Certes, j’étais révolté qu’un des professeurs laïques manque grossièrement de respect envers les élèves en se permettant de lire secrètement le journal confidentiel que je les encourageais à écrire, mais je n’ai jamais été témoin d’abus similaires à ceux qui font présentement la manchette. Au contraire, je voyais chez l’ensemble du personnel amour, affection et dévouement. Et quitter mes élèves à la fin juin, chez qui j’avais découvert poètes et sculpteurs impressionnants, m’était fort pénible : je les aimais profondément et, je le sentais, ils m’aimaient profondément aussi.
Chapeau colonial
Découvrir aujourd’hui les abus et atrocités qui se produisaient dans ces pensionnats ; prendre conscience de l’aspect horrible d’enlever, souvent de force, les enfants provenant de diverses communautés et cultures, et de les entasser, généralement plus d’une centaine à la fois, dans un même pensionnat ; comprendre que le système de pensionnats faisait partie du projet colonial global et représentait un effort pour faire disparaître culture et religion autochtones et les remplacer par les nôtres : tout cela ne m’autorise pas, aujourd’hui et dans le contexte contemporain, à prendre la hache et à couper la tête des individus des communautés religieuses qui n’étaient, au fond, que le reflet, souvent héroïque, de qui j’étais moi-même comme Québécois et Canadien !

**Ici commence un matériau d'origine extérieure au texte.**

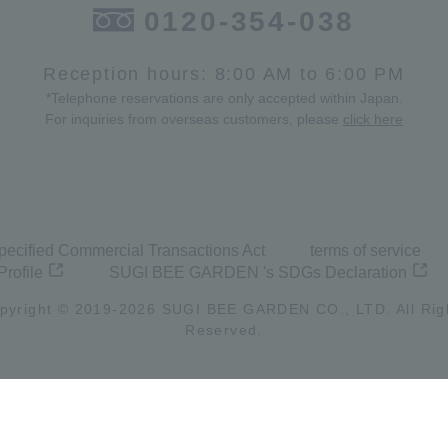
0120-354-038
Reception hours: 8:00 AM to 6:00 PM
*Telephone reservations are only accepted within Japan.
For inquiries from overseas customers, please
click here
pecified Commercial Transactions Act
terms of service
Profile
SUGI BEE GARDEN 's SDGs Declaration
pyright © 2019-
2026
SUGI BEE GARDEN CO., LTD. All Rig
Reserved.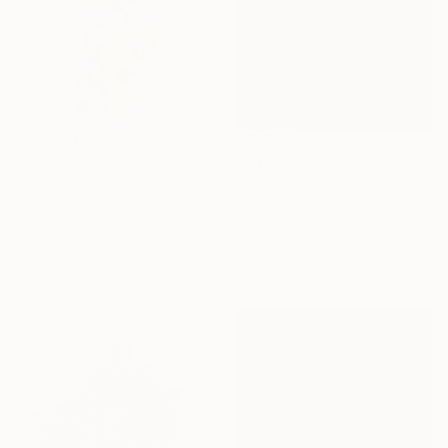
€751
€2,032
"Scent of Broq-pa 08282020 - Limited Edition of 15" Photograph
"Streetlights Paining 1/3" Photograph
Ziesook You, United States
Rosa Frei, Morocco
Color on Paper
Black & White on Paper
53.3 x 71.1 cm
46 x 69 cm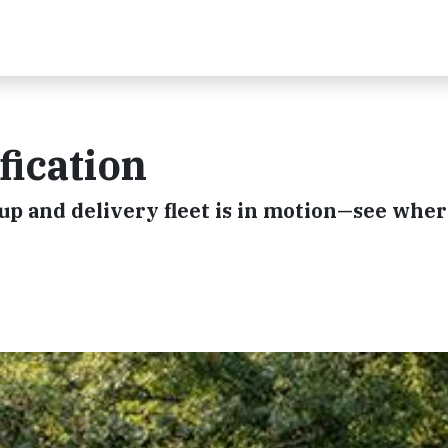
fication
ckup and delivery fleet is in motion—see whe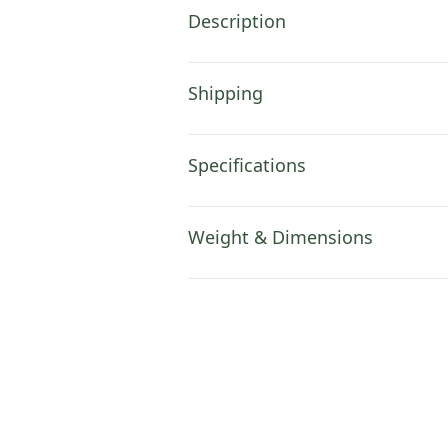
Description
Shipping
Specifications
Weight & Dimensions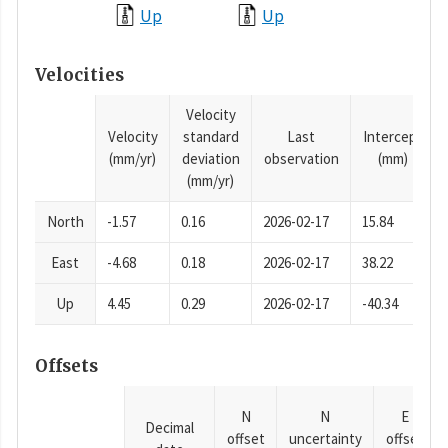
Up
Up
Velocities
Velocity
Velocity
standard
Last
Intercept
(mm/yr)
deviation
observation
(mm)
(mm/yr)
North
-1.57
0.16
2026-02-17
15.84
East
-4.68
0.18
2026-02-17
38.22
Up
4.45
0.29
2026-02-17
-40.34
Offsets
N
N
E
Decimal
offset
uncertainty
offset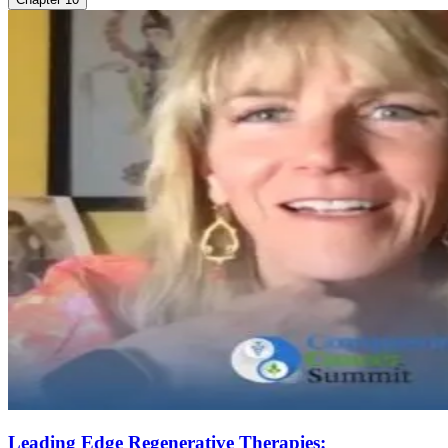
Leading Edge Regenerative Therapies: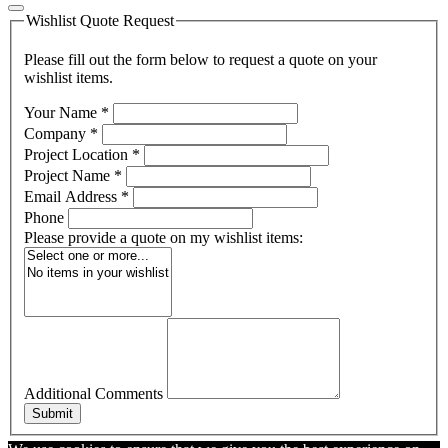
Wishlist Quote Request
Please fill out the form below to request a quote on your
wishlist items.
Your Name
*
Company
*
Project Location
*
Project Name
*
Email Address
*
Phone
Please provide a quote on my wishlist items:
Additional Comments
Submit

Je suis catholique et j’ai honte, affirme Justin Trudeau. Mais qui proclamait la Loi sur les Indiens ? Qui allait enlever les enfants de force pour les transporter aux pensionnats soumis aux normes et règlements génocidaires du gouvernement, n’est-ce pas la GRC ?
Qui assumait les coûts, en nourriture et infrastructure, des pensionnats et faisait en sorte qu’il soit impossible d’isoler les enfants souffrant de tuberculose ou que parfois leur régime alimentaire était insuffisant ? Qui payait les salaires des professeurs ? Qui décidait que les parents autochtones perdaient la responsabilité légale de leurs enfants, celle-ci allant à la direction du pensionnat ? N’est-ce pas le gouvernement fédéral ?
Même si je suis tout à fait d’accord que la hiérarchie canadienne et le pape François devraient offrir des excuses publiques et officielles, ce que les Oblats de Marie-Immaculée ont déjà fait, je crois que la diabolisation actuelle des communautés religieuses, catholiques et protestantes, représente une forme de déculpabilisation collective.
Le chapeau colonial nous reflète. Nous devrions avouer, collectivement, l’avoir porté et tenter, avec nos frères et nos sœurs autochtones, et aussi pénible et difficile que ce soit, de réparer les pots cassés.